[[ STUDY MATERIAL open ]]

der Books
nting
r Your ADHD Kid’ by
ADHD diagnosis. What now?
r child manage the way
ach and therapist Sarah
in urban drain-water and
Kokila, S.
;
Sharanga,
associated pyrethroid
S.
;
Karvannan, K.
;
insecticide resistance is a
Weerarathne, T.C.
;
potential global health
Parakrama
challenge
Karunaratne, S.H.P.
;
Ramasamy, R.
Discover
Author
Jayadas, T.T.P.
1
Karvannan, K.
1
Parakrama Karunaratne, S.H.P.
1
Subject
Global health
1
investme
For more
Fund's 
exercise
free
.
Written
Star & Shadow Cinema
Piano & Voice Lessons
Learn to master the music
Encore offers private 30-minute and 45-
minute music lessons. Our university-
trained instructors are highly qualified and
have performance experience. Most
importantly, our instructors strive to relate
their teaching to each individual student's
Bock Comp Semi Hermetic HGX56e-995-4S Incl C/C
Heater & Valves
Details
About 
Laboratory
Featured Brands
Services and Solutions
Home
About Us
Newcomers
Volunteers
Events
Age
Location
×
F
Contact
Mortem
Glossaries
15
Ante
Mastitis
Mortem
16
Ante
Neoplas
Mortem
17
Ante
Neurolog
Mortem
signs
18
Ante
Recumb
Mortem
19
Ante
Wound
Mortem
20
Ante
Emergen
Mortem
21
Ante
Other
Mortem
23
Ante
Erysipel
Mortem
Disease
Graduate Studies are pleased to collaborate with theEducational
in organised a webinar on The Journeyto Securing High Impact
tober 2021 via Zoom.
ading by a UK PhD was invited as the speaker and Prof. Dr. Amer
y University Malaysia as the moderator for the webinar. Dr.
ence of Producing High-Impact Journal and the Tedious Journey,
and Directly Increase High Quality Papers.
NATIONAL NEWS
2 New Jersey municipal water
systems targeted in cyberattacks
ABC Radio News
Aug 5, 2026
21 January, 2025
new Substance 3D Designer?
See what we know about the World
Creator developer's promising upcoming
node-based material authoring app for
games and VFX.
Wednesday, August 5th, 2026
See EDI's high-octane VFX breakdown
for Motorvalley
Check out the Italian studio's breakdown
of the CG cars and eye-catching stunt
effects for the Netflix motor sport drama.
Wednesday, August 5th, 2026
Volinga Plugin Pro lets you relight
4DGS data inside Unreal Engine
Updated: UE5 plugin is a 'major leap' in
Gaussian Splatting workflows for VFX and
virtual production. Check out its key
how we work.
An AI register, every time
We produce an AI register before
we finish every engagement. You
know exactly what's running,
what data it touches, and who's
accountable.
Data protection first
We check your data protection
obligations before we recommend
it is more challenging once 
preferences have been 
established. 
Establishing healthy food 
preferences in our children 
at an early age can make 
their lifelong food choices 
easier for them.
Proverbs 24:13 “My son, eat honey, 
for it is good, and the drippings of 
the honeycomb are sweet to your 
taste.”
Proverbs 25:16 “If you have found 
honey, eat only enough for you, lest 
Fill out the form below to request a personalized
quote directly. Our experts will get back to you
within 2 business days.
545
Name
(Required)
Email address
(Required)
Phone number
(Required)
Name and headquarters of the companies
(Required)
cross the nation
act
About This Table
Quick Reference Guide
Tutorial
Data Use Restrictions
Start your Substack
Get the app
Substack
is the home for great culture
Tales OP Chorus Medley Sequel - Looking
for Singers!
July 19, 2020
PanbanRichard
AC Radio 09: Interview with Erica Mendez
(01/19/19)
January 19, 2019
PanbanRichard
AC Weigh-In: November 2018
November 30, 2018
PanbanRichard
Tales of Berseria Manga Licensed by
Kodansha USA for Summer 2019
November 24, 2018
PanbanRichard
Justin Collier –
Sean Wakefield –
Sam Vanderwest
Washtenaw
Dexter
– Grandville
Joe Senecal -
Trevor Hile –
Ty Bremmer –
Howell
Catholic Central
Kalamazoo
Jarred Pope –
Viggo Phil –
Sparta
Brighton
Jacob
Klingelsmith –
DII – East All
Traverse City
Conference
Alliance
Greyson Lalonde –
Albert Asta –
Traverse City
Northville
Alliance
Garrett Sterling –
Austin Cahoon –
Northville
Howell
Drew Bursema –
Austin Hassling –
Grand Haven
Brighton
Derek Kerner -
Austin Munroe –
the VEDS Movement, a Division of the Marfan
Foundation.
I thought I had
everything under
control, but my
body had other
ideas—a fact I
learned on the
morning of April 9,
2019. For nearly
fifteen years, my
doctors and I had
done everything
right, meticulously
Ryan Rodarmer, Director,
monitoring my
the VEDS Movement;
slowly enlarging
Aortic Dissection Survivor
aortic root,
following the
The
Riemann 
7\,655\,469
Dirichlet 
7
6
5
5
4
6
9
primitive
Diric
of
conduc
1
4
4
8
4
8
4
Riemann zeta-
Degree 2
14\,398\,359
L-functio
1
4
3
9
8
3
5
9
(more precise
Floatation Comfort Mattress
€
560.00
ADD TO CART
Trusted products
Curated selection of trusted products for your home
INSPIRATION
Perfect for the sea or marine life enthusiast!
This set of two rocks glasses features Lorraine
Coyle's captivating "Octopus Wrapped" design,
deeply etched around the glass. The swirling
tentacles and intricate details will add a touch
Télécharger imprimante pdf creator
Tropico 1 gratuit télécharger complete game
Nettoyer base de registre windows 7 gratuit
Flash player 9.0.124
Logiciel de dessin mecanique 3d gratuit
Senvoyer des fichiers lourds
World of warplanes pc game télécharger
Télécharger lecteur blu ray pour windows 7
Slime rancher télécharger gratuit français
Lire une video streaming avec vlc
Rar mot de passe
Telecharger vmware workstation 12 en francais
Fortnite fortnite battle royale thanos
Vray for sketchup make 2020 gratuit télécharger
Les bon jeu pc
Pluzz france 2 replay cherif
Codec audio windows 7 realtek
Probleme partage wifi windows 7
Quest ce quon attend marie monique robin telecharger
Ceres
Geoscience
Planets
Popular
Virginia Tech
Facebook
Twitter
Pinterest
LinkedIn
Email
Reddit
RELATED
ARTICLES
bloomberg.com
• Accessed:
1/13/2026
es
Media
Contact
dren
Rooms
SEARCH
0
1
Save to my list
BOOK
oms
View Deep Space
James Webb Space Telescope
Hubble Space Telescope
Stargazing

[[ STUDY MATERIAL closed ]]

• [THE TASK]:
What you give back should be exactly the lines of the data above from the line with "established." through the line with "the honeycomb are sweet to your", both of those included, and nothing more.

• [EXPECTED ANSWER]:
established. 
Establishing healthy food 
preferences in our children 
at an early age can make 
their lifelong food choices 
easier for them.
Proverbs 24:13 “My son, eat honey, 
for it is good, and the drippings of 
the honeycomb are sweet to your 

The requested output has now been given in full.